Andrew Caballero-Reynolds | AFP | Getty Images
President Donald Trump on Thursday announced two recent efforts to expand the supply of in vitro fertilization, the primary concrete step from his administration on the expensive and politically fraught procedure.
Trump struck a deal with EMD Serono, a subsidiary of Germany’s Merck KGaA, to slash the value of a number of the company’s fertility medicines in exchange for relief from planned tariffs on pharmaceuticals imported into the U.S., which Trump has not yet imposed.
The Trump administration may also be issuing guidance encouraging employers to supply fertility advantages on to their employees, which might work similarly to vision or dental coverage. It would allow employers to supply add-on coverage at a hard and fast cost for patients and employers. However it’s unclear how much the trouble will increase coverage, because it doesn’t mandate that employers participate.

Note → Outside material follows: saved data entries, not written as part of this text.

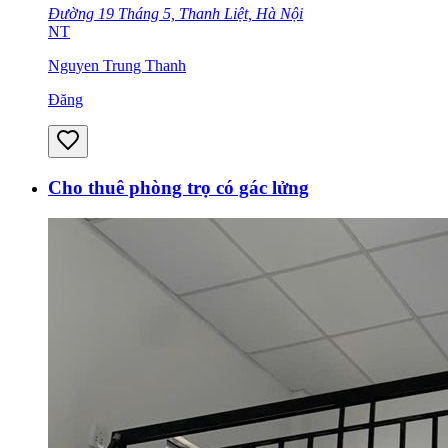
Đường 19 Tháng 5, Thanh Liệt, Hà Nội
NT
Nguyen Trung Thanh
Đăng
Cho thuê phòng trọ có gác lửng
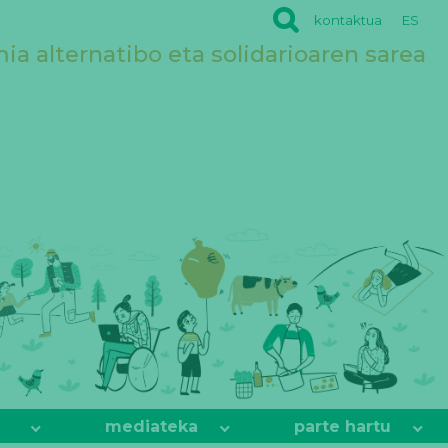
kontaktua
ES
a alternatibo eta solidarioaren sarea
mediateka
parte hartu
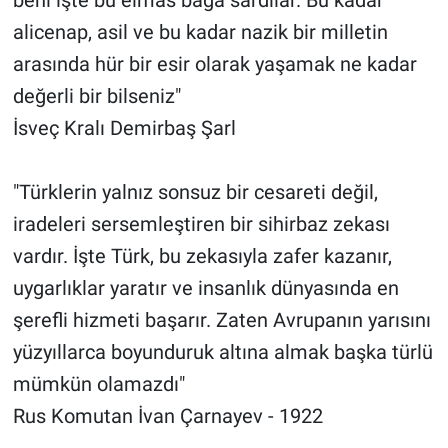
alicenap, asil ve bu kadar nazik bir milletin
arasında hür bir esir olarak yaşamak ne kadar
değerli bir bilseniz"
İsveç Kralı Demirbaş Şarl
"Türklerin yalnız sonsuz bir cesareti değil,
iradeleri sersemleştiren bir sihirbaz zekası
vardır. İşte Türk, bu zekasıyla zafer kazanır,
uygarlıklar yaratır ve insanlık dünyasında en
şerefli hizmeti başarır. Zaten Avrupanın yarısını
yüzyıllarca boyunduruk altına almak başka türlü
mümkün olamazdı"
Rus Komutan İvan Çarnayev - 1922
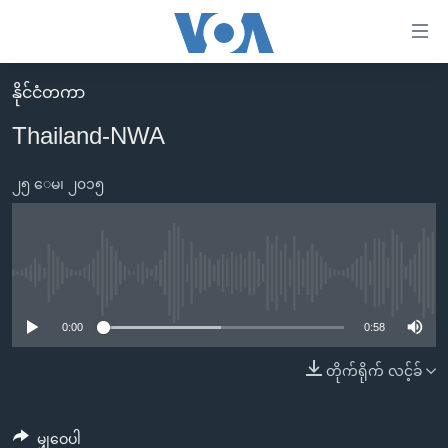
သုံး
ရ
လွယ်ကူ
နိုင်ငံတကာ
မူလစာမျက်နှာ
စေ
Thailand-NWA
မြန်မာ
သည့်
ကမ္ဘာ့သတင်းများ
၂၅ ေမ၊ ၂၀၁၅
Link
ဗွီဒီယို
နိုင်ငံတကာ
များ
သတင်းလွတ်လပ်ခွင့်
အမေရိကန်
ပင်မ
ရပ်ဝန်းတခု လမ်းတခု အလွန်
တရုတ်
No media source currently available
အကြောင်းအရာ
သို့
အင်္ဂလိပ်စာလေ့လာမယ်
အစ္စရေး-ပါလက်စတိုင်း
0:00
0:58
ကျော်
အပတ်စဉ်ကဏ္ဍများ
အမေရိကန်သုံးအီဒီယံ
တိုက်ရိုက် လင့်ခ်
ကြည့်
ရေဒီယိုနှင့်ရုပ်သံ အချက်အလက်များ
မကြေးမုံရဲ့ အင်္ဂလိပ်စာ
ရေဒီယို
ရန်
ပင်မ
ရေဒီယို/တီဗွီအစီအစဉ်
ရုပ်ရှင်ထဲက အင်္ဂလိပ်စာ
တီဗွီ
မျှဝေပါ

At a press conference Thursday, Trump said the moves will result in “many more beautiful American children.”
“We’ll dramatically slash the fee of IVF and the treatment and plenty of of probably the most common fertility drugs for countless thousands and thousands of Americans,” Trump said. “Prices are going way down, way, way down.”
EMD Serono, the most important fertility drug manufacturer on the planet, said it’s going to sell its IVF therapies on to patients and that individuals will give you the option to purchase the drugs on Trump’s direct-to-consumer purchasing site, TrumpRx.gov. That site will launch in January 2026.
The medications include Gonal-f, a critical drug utilized in the shot protocol required for egg stimulation.
The plan comes as Trump works to rein in prescription drug costs within the U.S., inking deals with Pfizer and AstraZeneca in recent weeks that aim to make it easier for Americans to access certain drugs.
Hundreds of thousands of babies have been born through IVF, which involves combining eggs and sperm in a laboratory to create an embryo for couples having difficulty conceiving. The decades-old procedure is a difficulty that the president repeatedly vowed to handle on the campaign trail, calling himself the “father of IVF” last fall.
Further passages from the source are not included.